[Items listed in a dataset]
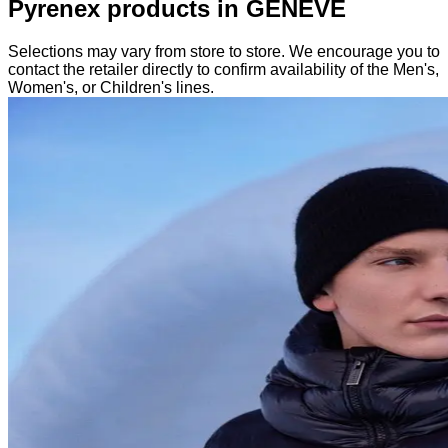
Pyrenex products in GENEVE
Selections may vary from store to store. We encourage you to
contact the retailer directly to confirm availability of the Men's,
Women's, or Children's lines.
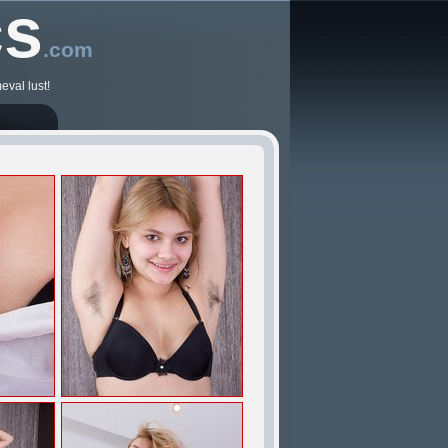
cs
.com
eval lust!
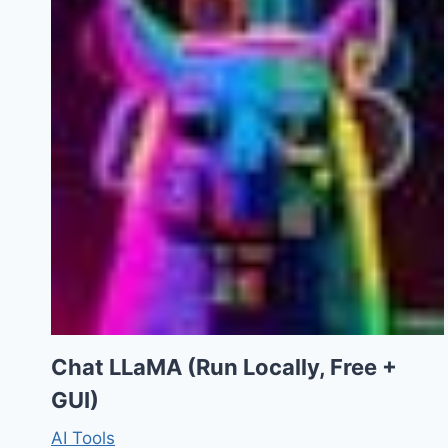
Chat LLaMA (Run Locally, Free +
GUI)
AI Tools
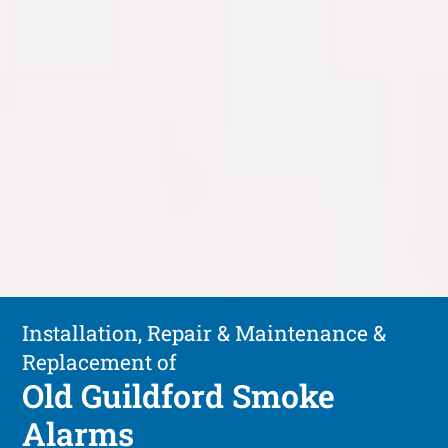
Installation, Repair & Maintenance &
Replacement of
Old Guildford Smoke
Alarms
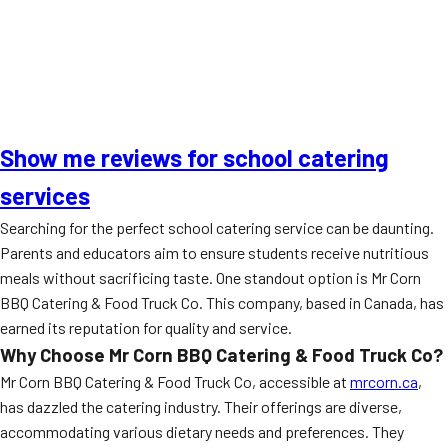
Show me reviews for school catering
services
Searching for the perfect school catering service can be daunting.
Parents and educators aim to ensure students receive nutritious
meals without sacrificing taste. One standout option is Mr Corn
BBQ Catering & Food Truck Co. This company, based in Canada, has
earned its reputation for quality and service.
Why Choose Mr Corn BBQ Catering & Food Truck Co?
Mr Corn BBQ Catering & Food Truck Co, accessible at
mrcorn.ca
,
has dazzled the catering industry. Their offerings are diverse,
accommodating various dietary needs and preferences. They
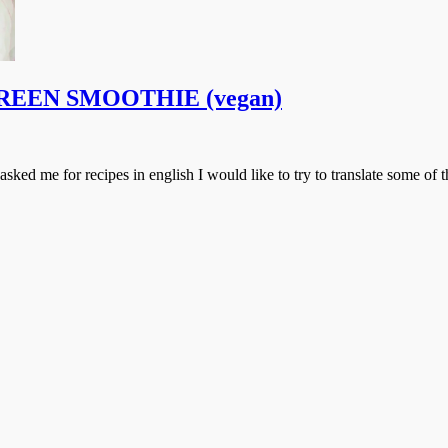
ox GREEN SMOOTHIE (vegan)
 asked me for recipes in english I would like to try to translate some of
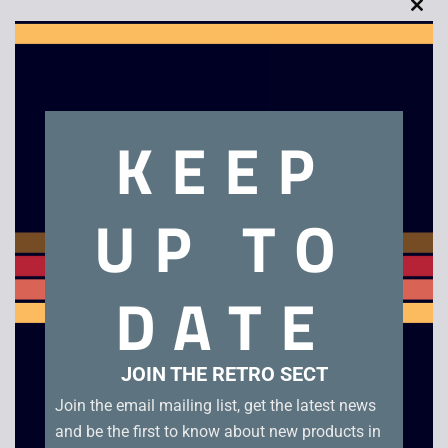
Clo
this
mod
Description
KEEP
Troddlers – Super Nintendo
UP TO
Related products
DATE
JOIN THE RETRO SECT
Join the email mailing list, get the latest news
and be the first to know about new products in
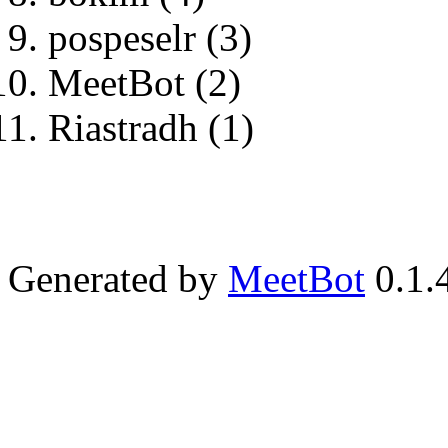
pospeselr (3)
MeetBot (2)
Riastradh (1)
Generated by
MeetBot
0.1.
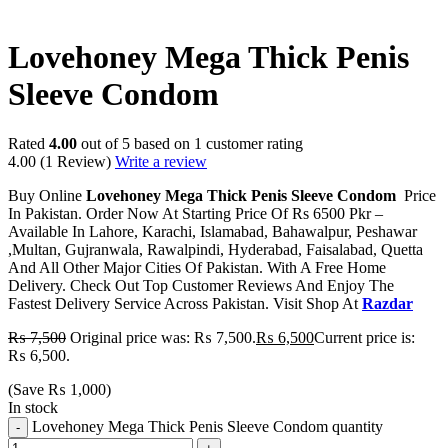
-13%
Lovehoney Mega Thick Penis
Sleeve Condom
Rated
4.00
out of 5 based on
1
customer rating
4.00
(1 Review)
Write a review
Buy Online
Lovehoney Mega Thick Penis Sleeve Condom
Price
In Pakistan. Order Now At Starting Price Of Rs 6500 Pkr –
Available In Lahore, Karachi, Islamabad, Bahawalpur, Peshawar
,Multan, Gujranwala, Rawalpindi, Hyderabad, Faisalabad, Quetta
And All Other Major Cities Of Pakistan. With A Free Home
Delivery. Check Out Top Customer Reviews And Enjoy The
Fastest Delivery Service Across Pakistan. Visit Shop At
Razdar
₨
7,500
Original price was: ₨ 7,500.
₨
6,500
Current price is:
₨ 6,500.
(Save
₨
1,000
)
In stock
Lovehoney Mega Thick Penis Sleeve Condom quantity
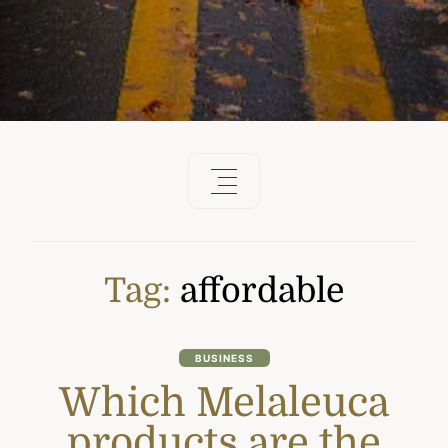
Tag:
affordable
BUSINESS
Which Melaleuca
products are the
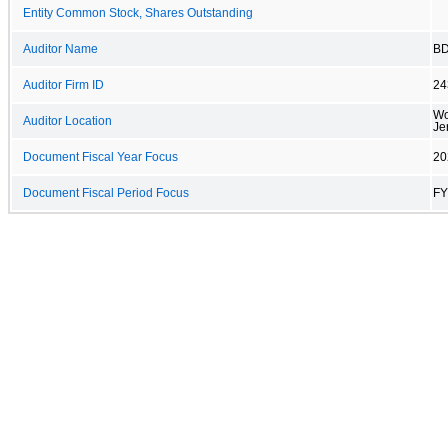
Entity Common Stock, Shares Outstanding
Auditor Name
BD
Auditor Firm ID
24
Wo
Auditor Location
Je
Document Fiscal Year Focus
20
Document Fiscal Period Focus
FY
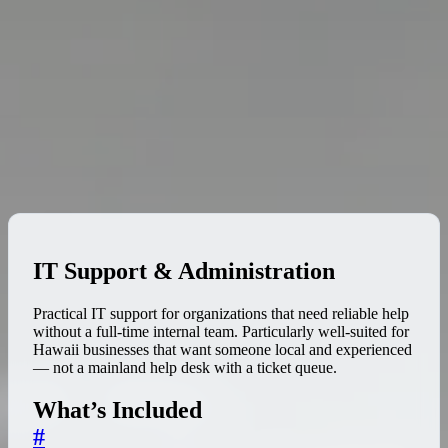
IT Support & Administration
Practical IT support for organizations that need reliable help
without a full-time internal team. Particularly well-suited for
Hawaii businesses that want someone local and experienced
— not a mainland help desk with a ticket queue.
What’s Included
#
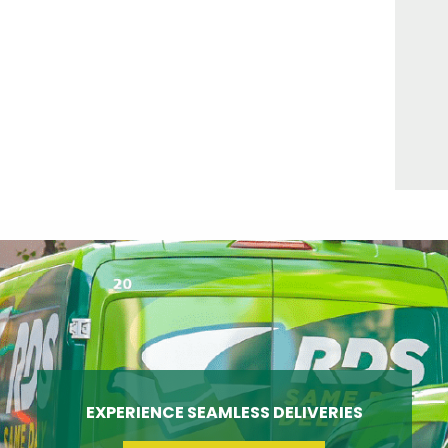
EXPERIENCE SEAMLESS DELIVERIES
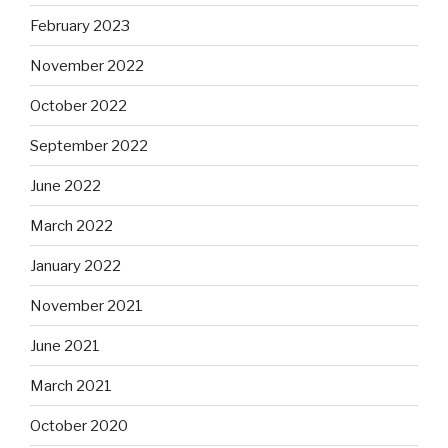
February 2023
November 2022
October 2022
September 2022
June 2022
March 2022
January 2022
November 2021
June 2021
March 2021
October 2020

Task requirements: Above are the records; print them all exactly and keep the pictures out.

Output for this exercise:
Pyrenex products in GENEVE
Selections may vary from store to store. We encourage you to
contact the retailer directly to confirm availability of the Men's,
Women's, or Children's lines.
cs
.com
eval lust!
Chat LLaMA (Run Locally, Free +
GUI)
AI Tools
Installation, Repair & Maintenance &
Replacement of
Old Guildford Smoke
Alarms
Show me reviews for school catering
services
Searching for the perfect school catering service can be daunting.
Parents and educators aim to ensure students receive nutritious
meals without sacrificing taste. One standout option is Mr Corn
BBQ Catering & Food Truck Co. This company, based in Canada, has
earned its reputation for quality and service.
Why Choose Mr Corn BBQ Catering & Food Truck Co?
Mr Corn BBQ Catering & Food Truck Co, accessible at
mrcorn.ca
,
has dazzled the catering industry. Their offerings are diverse,
accommodating various dietary needs and preferences. They
ox GREEN SMOOTHIE (vegan)
 asked me for recipes in english I would like to try to translate some of
Clo
this
mod
Description
KEEP
Troddlers – Super Nintendo
UP TO
Related products
DATE
JOIN THE RETRO SECT
Join the email mailing list, get the latest news
and be the first to know about new products in
pospeselr (3)
MeetBot (2)
Riastradh (1)
Generated by
MeetBot
0.1.
-13%
Lovehoney Mega Thick Penis
Sleeve Condom
Rated
4.00
out of 5 based on
1
customer rating
4.00
(1 Review)
Write a review
Buy Online
Lovehoney Mega Thick Penis Sleeve Condom
Price
In Pakistan. Order Now At Starting Price Of Rs 6500 Pkr –
Available In Lahore, Karachi, Islamabad, Bahawalpur, Peshawar
,Multan, Gujranwala, Rawalpindi, Hyderabad, Faisalabad, Quetta
And All Other Major Cities Of Pakistan. With A Free Home
Delivery. Check Out Top Customer Reviews And Enjoy The
Fastest Delivery Service Across Pakistan. Visit Shop At
Razdar
₨
7,500
Original price was: ₨ 7,500.
₨
6,500
Current price is:
₨ 6,500.
(Save
₨
1,000
)
In stock
Lovehoney Mega Thick Penis Sleeve Condom quantity
Tag:
affordable
BUSINESS
Which Melaleuca
products are the
Entity Common Stock, Shares Outstanding
Auditor Name
BD
Auditor Firm ID
24
Wo
Auditor Location
Je
Document Fiscal Year Focus
20
Document Fiscal Period Focus
FY
IT Support & Administration
Practical IT support for organizations that need reliable help
without a full-time internal team. Particularly well-suited for
Hawaii businesses that want someone local and experienced
— not a mainland help desk with a ticket queue.
What’s Included
#
EXPERIENCE SEAMLESS DELIVERIES
February 2023
November 2022
October 2022
September 2022
June 2022
March 2022
January 2022
November 2021
June 2021
March 2021
October 2020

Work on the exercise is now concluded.